Then why have I stayed? It’s actually a good deal like family–you don’t get to choose. To be baptized into Christ is to be a part of his people. Dietrich Bonhoeffer’s Life Together helped me in this regard. He talks about how we meet each other “in Christ”, never directly. He observes that the problem comes when we don’t accept that we are already one with those we might feel tension with but try to resolve that by trying to make them into our ideal of the Christian, or Christian community. Truth is, what I would make the church into if I could would be equally disastrous. And so the tension of living in exile seems to me, as it was for some of those Kinnaman wrote about, a space that can become creative. In this season, I find myself living toward a vision that seeks to bring the love of goodness, truth, and beauty together in both my work in collegiate ministry and in my personal life. At the same time, my community reminds me of the things I miss, the people I might overlook, and the truths I might forget. (And I must say how grateful I am for a pastor who seeks to be both faithful to scripture and to help us hear it in fresh ways.)

Most of those I work with also feel themselves exiles within the church but also with the surrounding culture of the university. They cannot accept either the pervasive naturalism and materialism of the academy nor the simplistic apologetics, or even a lack of a reasoned response they often encounter in the church. They long to bring love of God and learning together rather than make them enemies and find opposition to this project from both academy and the church. Once again, for some of these friends at least, this has become a place of creative tension, though not without pain as they draw deep connections between their faith and their intellectual work that may only be understood by fellow exiles.

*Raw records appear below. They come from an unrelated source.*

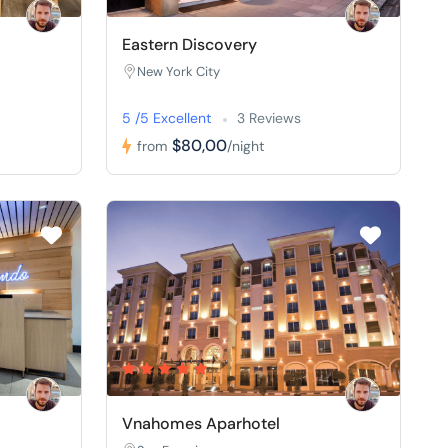
Eastern Discovery
New York City
5 /5 Excellent
3 Reviews
$80,00
from
/night
Vnahomes Aparhotel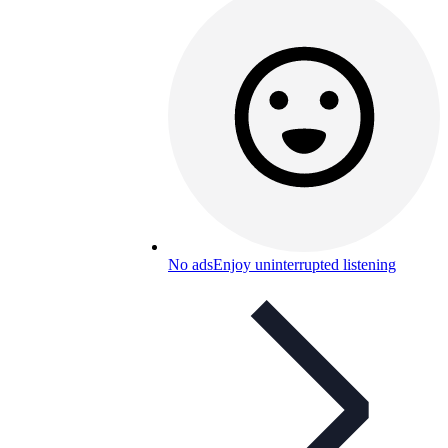
No ads
Enjoy uninterrupted listening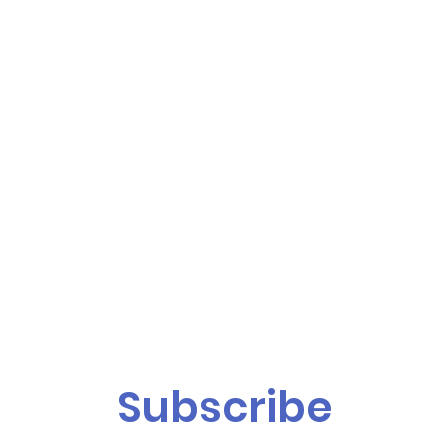
Subscribe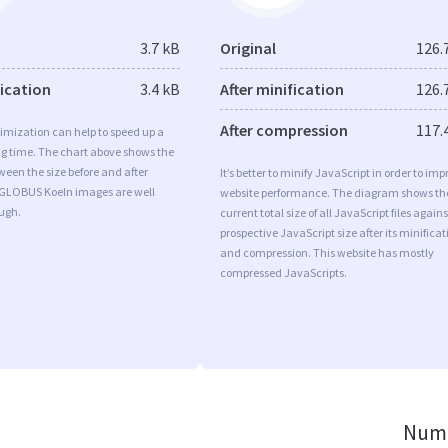
3.7 kB
Original
126.
fication
3.4 kB
After minification
126.
After compression
117.
imization can help to speed up a
ng time. The chart above shows the
ween the size before and after
It’s better to minify JavaScript in order to imp
 GLOBUS Koeln images are well
website performance. The diagram shows th
ugh.
current total size of all JavaScript files agains
prospective JavaScript size after its minificat
and compression. This website has mostly
compressed JavaScripts.
Numb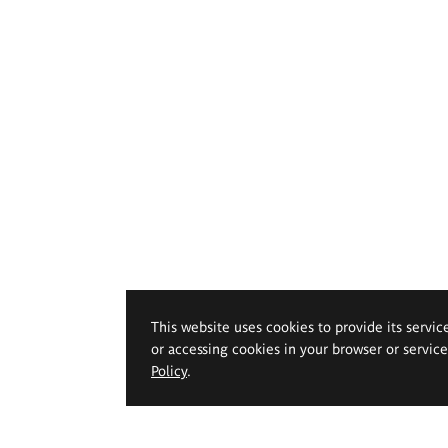
This website uses cookies to provide its servic
or accessing cookies in your browser or servic
Policy
.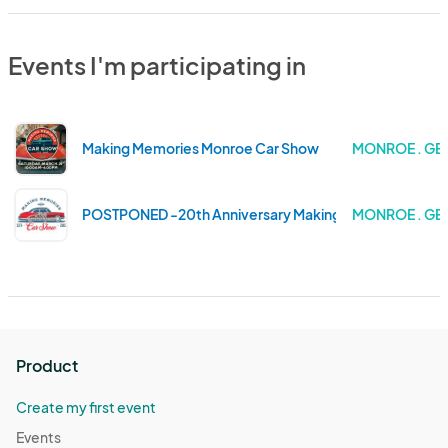
Events I'm participating in
Making Memories Monroe Car Show
MONROE . GE
POSTPONED -20th Anniversary Making Memories Monr
MONROE . GE
Product
Create my first event
Events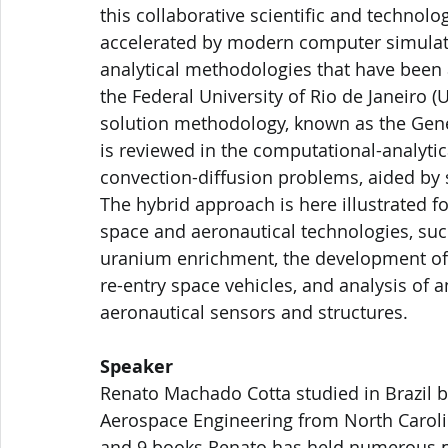
this collaborative scientific and technol
accelerated by modern computer simulati
analytical methodologies that have been 
the Federal University of Rio de Janeiro (UF
solution methodology, known as the Gener
is reviewed in the computational-analytic
convection-diffusion problems, aided by
The hybrid approach is here illustrated f
space and aeronautical technologies, such
uranium enrichment, the development of 
re-entry space vehicles, and analysis of a
aeronautical sensors and structures.
Speaker
Renato Machado Cotta studied in Brazil b
Aerospace Engineering from North Carolin
and 9 books Renato has held numerous po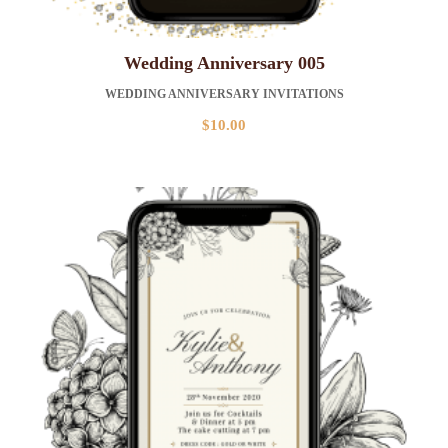
Wedding Anniversary 005
WEDDING ANNIVERSARY INVITATIONS
$
10.00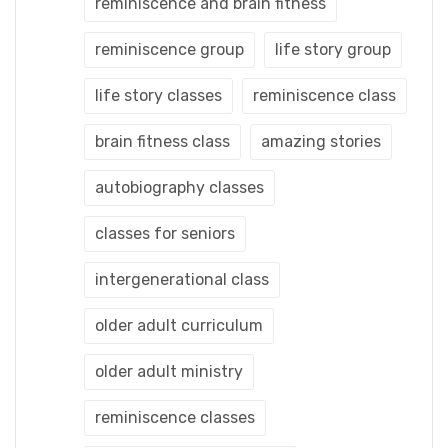
reminiscence and brain fitness
reminiscence group
life story group
life story classes
reminiscence class
brain fitness class
amazing stories
autobiography classes
classes for seniors
intergenerational class
older adult curriculum
older adult ministry
reminiscence classes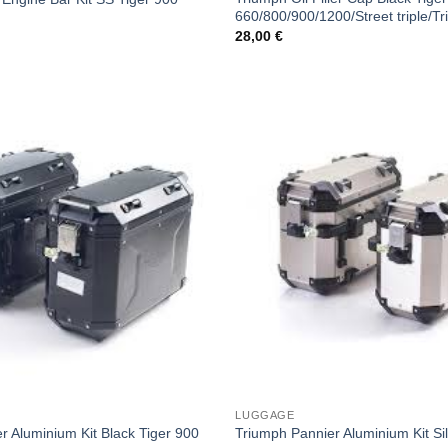
660/800/900/1200/Street triple/Tr
28,00
€
LUGGAGE
r Aluminium Kit Black Tiger 900
Triumph Pannier Aluminium Kit Si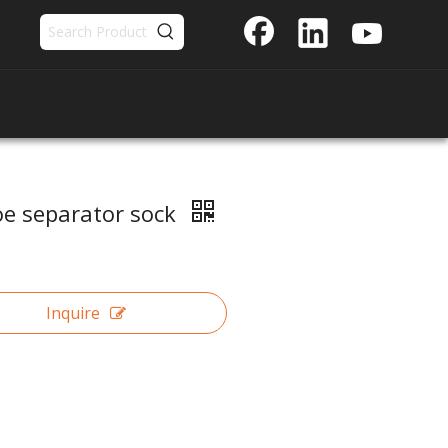
oe separator sock
Inquire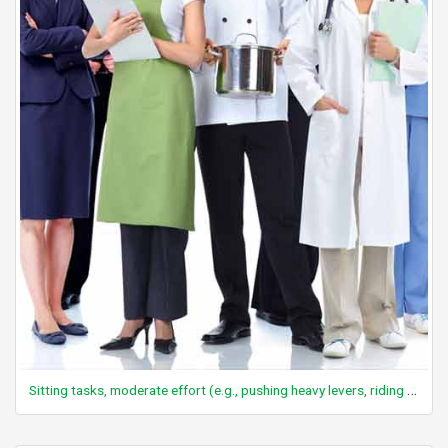
Sitting tasks, moderate effort (e.g., pushing heavy levers, riding mower/forklift, crane operation)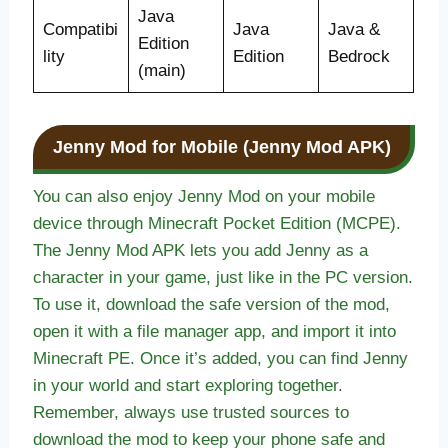
Java
Compatibi
Java
Java &
Edition
lity
Edition
Bedrock
(main)
Jenny Mod for Mobile (Jenny Mod APK)
You can also enjoy Jenny Mod on your mobile
device through Minecraft Pocket Edition (MCPE).
The Jenny Mod APK lets you add Jenny as a
character in your game, just like in the PC version.
To use it, download the safe version of the mod,
open it with a file manager app, and import it into
Minecraft PE. Once it’s added, you can find Jenny
in your world and start exploring together.
Remember, always use trusted sources to
download the mod to keep your phone safe and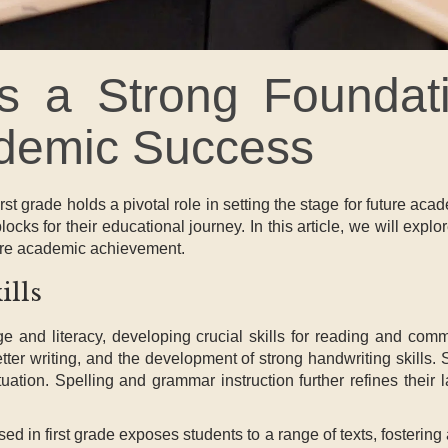
 a Strong Foundati
cademic Success
st grade holds a pivotal role in setting the stage for future aca
locks for their educational journey. In this article, we will explor
ture academic achievement.
ills
guage and literacy, developing crucial skills for reading and 
tter writing, and the development of strong handwriting skills
ation. Spelling and grammar instruction further refines their
ed in first grade exposes students to a range of texts, fosterin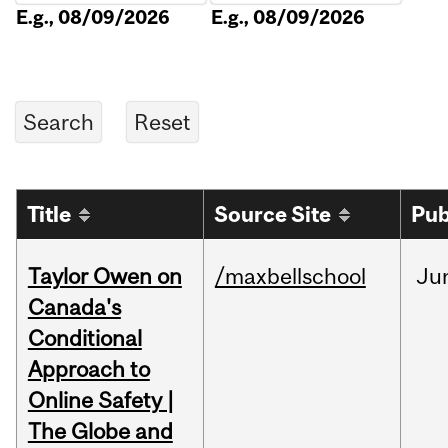
E.g., 08/09/2026
E.g., 08/09/2026
Title
Source Site
Pub
Taylor Owen on
/maxbellschool
Ju
Canada's
Conditional
Approach to
Online Safety |
The Globe and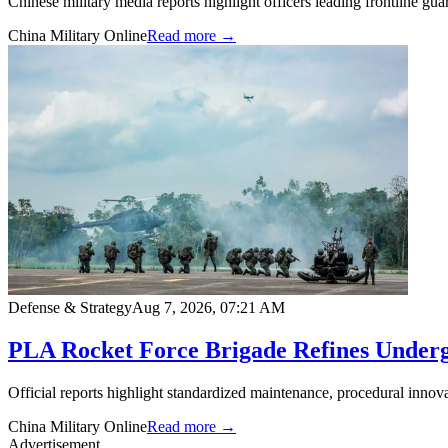
Chinese military media reports highlight officers leading frontline gu
China Military Online
Read more →
Defense & Strategy
Aug 7, 2026, 07:21 AM
PLA Rocket Force Brigade Refines Underg
Official reports highlight standardized maintenance, procedural innova
China Military Online
Read more →
Advertisement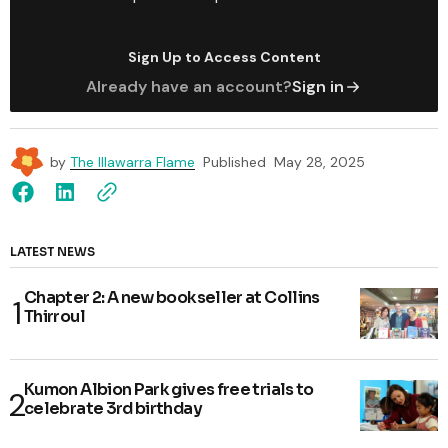
Sign Up to Access Content
Already have an account?
Sign in
by
The Illawarra Flame
Published
May 28, 2025
LATEST NEWS
Chapter 2: A new bookseller at Collins
Thirroul
Kumon Albion Park gives free trials to
celebrate 3rd birthday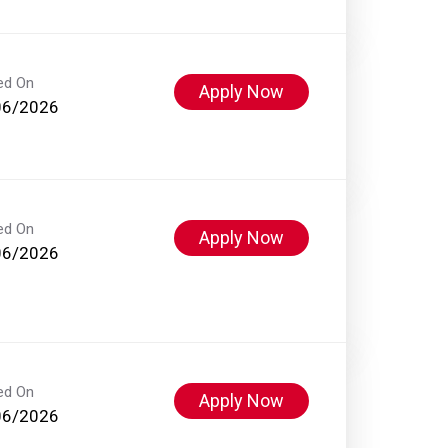
ed On
Apply Now
06/2026
ed On
Apply Now
06/2026
ed On
Apply Now
06/2026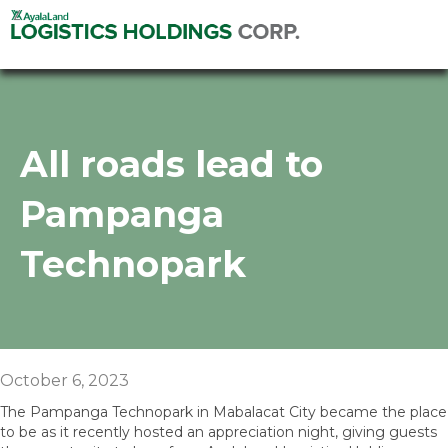
All roads lead to
Pampanga
Technopark
October 6, 2023
The Pampanga Technopark in Mabalacat City became the place
to be as it recently hosted an appreciation night, giving guests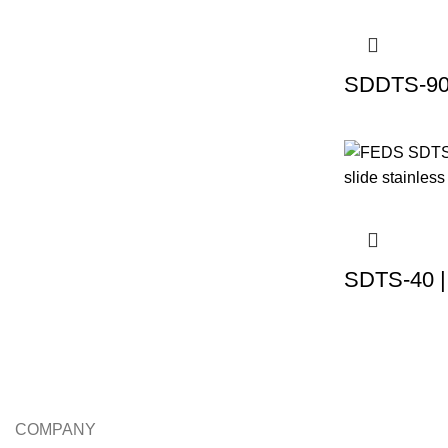
SDDTS-90 
SDTS-40 |
COMPANY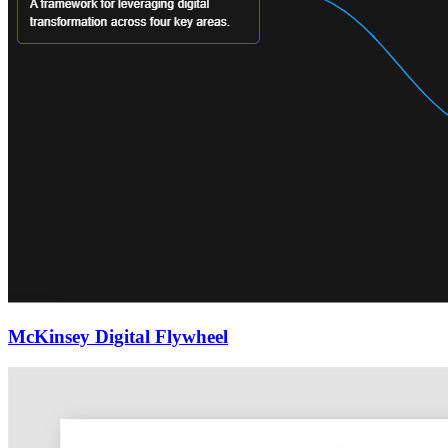
McKinsey Digital Flywheel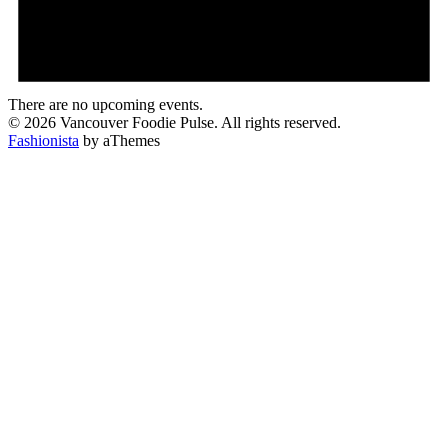
There are no upcoming events.
© 2026 Vancouver Foodie Pulse. All rights reserved.
Fashionista
by aThemes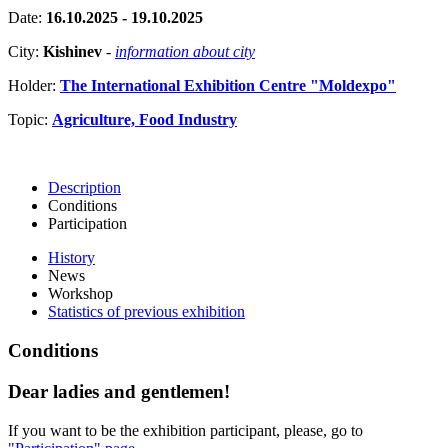
Date:
16.10.2025 - 19.10.2025
City:
Kishinev
-
information about city
Holder:
The International Exhibition Centre "Moldexpo"
Topic:
Agriculture, Food Industry
Description
Conditions
Participation
History
News
Workshop
Statistics of previous exhibition
Conditions
Dear ladies and gentlemen!
If you want to be the exhibition participant, please, go to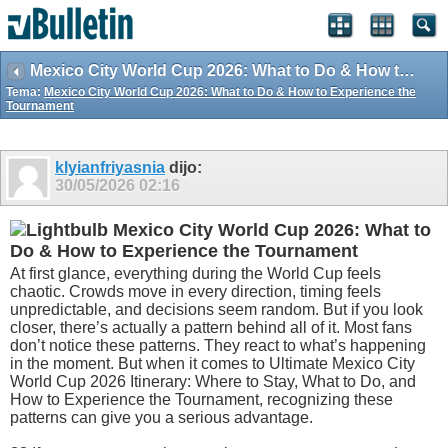
Mexico City World Cup 2026: What to Do & How to Experience the Tournament
Tema:
Mexico City World Cup 2026: What to Do & How to Experience the
Tournament
klyianfriyasnia
dijo:
30/05/2026
02:16
Mexico City World Cup 2026: What to
Do & How to Experience the Tournament
At first glance, everything during the World Cup feels
chaotic. Crowds move in every direction, timing feels
unpredictable, and decisions seem random. But if you look
closer, there’s actually a pattern behind all of it. Most fans
don’t notice these patterns. They react to what’s happening
in the moment. But when it comes to Ultimate Mexico City
World Cup 2026 Itinerary: Where to Stay, What to Do, and
How to Experience the Tournament, recognizing these
patterns can give you a serious advantage.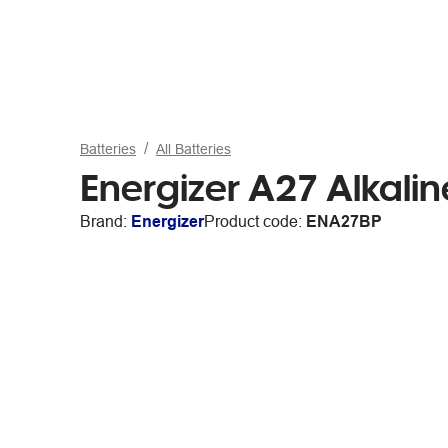
Batteries
All Batteries
Energizer A27 Alkalin
Brand:
Energizer
Product code:
ENA27BP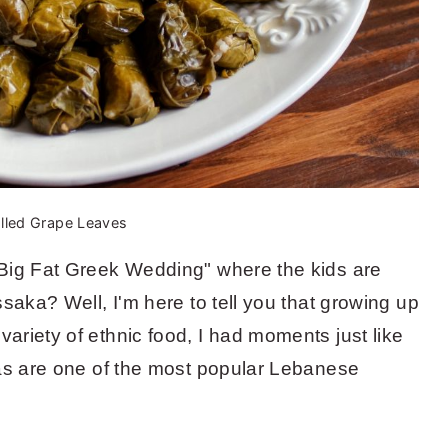
lled Grape Leaves
Big Fat Greek Wedding" where the kids are
saka? Well, I'm here to tell you that growing up
riety of ethnic food, I had moments just like
mas are one of the most popular Lebanese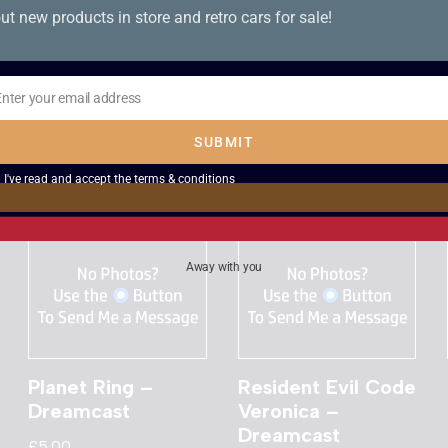
ut new products in store and retro cars for sale!
Dave Mirra
Ultimate Fighting
Freestyle BMX –
Championship –
Dreamcast
Dreamcast
Enter your email address
il
£
8.00
£
8.00
SUBMIT
I've read and accept the
terms & conditions
Away with you
Planet Ring –
Resident Evil Code
Dreamcast
Veronica –
Dreamcast
£
5.00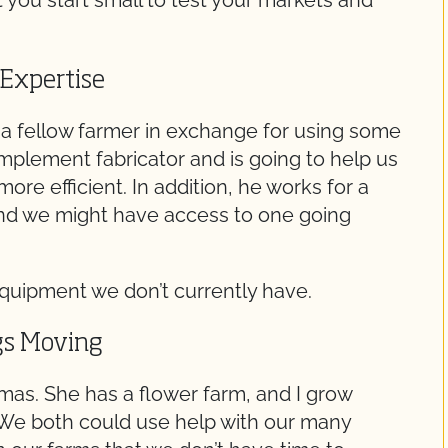
t you start small to test your markets and
 Expertise
o a fellow farmer in exchange for using some
 implement fabricator and is going to help us
ore efficient. In addition, he works for a
d we might have access to one going
 equipment we don’t currently have.
gs Moving
mas. She has a flower farm, and I grow
. We both could use help with our many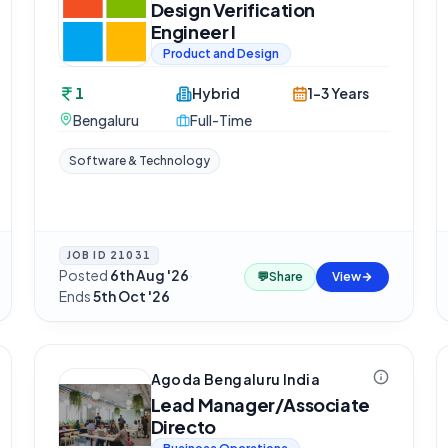
Design Verification
Engineer I
Product and Design
1
Hybrid
1-3 Years
Bengaluru
Full-Time
Software & Technology
JOB ID
21031
Posted
6th Aug '26
·
💬
Share
View
Ends
5th Oct '26
Agoda Bengaluru India
Lead Manager/Associate
Directo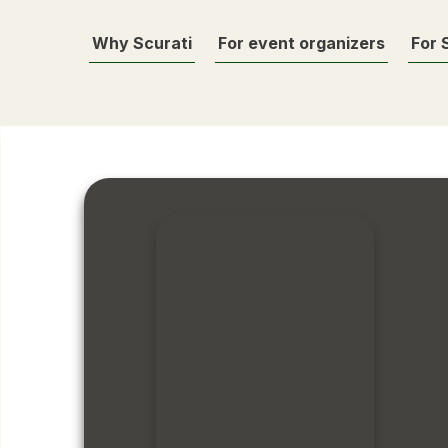
Why Scurati
For event organizers
For 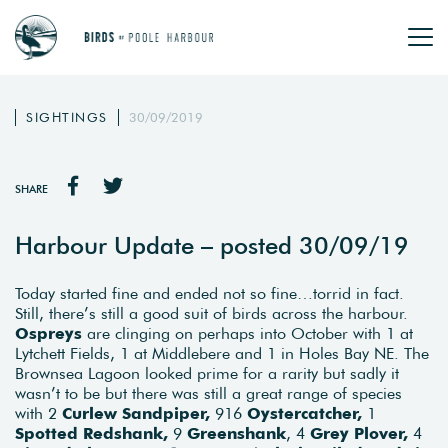
SIGHTINGS
30/09/2019
SHARE
Harbour Update – posted 30/09/19
Today started fine and ended not so fine…torrid in fact.
Still, there’s still a good suit of birds across the harbour.
Ospreys
are clinging on perhaps into October with 1 at
Lytchett Fields, 1 at Middlebere and 1 in Holes Bay NE. The
Brownsea Lagoon looked prime for a rarity but sadly it
wasn’t to be but there was still a great range of species
with 2
Curlew Sandpiper,
916
Oystercatcher,
1
Spotted Redshank,
9
Greenshank
, 4
Grey Plover,
4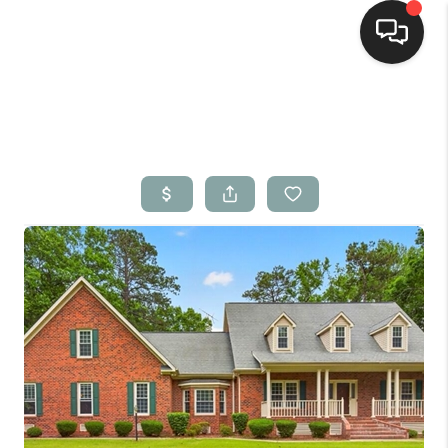
Home
Search Listings
Top Areas
Buying
Selling
Financing
Home Value
Who We Are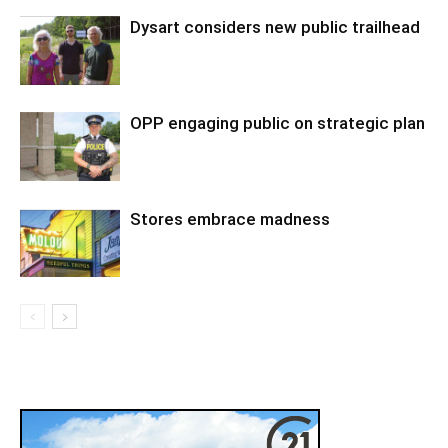
Dysart considers new public trailhead
OPP engaging public on strategic plan
Stores embrace madness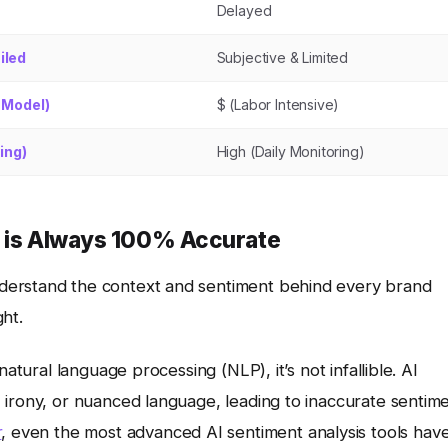
Delayed
iled
Subjective & Limited
 Model)
$ (Labor Intensive)
ing)
High (Daily Monitoring)
s is Always 100% Accurate
derstand the context and sentiment behind every brand
ht.
atural language processing (NLP), it’s not infallible. AI
 irony, or nuanced language, leading to inaccurate sentim
r
, even the most advanced AI sentiment analysis tools hav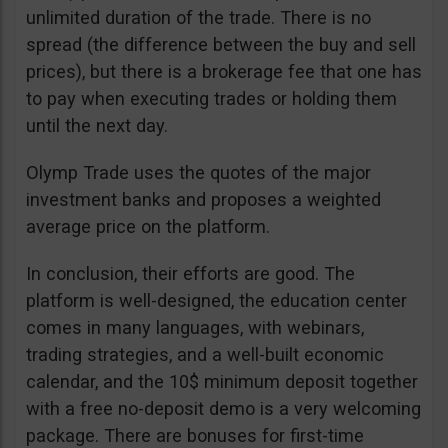
unlimited duration of the trade. There is no
spread (the difference between the buy and sell
prices), but there is a brokerage fee that one has
to pay when executing trades or holding them
until the next day.
Olymp Trade uses the quotes of the major
investment banks and proposes a weighted
average price on the platform.
In conclusion, their efforts are good. The
platform is well-designed, the education center
comes in many languages, with webinars,
trading strategies, and a well-built economic
calendar, and the 10$ minimum deposit together
with a free no-deposit demo is a very welcoming
package. There are bonuses for first-time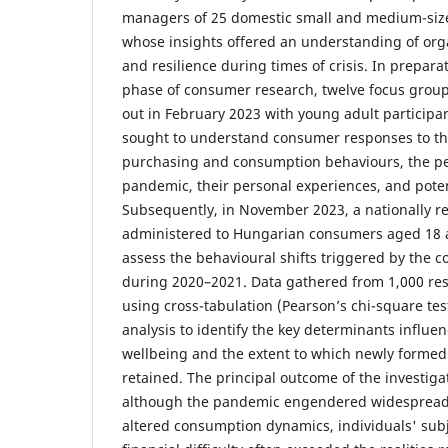
managers of 25 domestic small and medium-size
whose insights offered an understanding of orga
and resilience during times of crisis. In preparat
phase of consumer research, twelve focus group
out in February 2023 with young adult participa
sought to understand consumer responses to the 
purchasing and consumption behaviours, the pe
pandemic, their personal experiences, and pote
Subsequently, in November 2023, a nationally r
administered to Hungarian consumers aged 18 
assess the behavioural shifts triggered by the 
during 2020–2021. Data gathered from 1,000 re
using cross-tabulation (Pearson’s chi-square te
analysis to identify the key determinants influe
wellbeing and the extent to which newly forme
retained. The principal outcome of the investigat
although the pandemic engendered widespread 
altered consumption dynamics, individuals' subj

Perhaps this is as it should be in some ways. I think about how the apostle Peter opens his first letter: “To the elect, exiles…” In some crucial way, the identity of being an exile seems to be part of our identity in this life. It makes me long all the more for the new creation where we will truly be at home. But I also wonder if we could do a better job in our Christian communities particularly in valuing those who seem “different”, who “don’t fit in” and to recognize that we desperately need their gifts and perspective?

Ben, what do you think?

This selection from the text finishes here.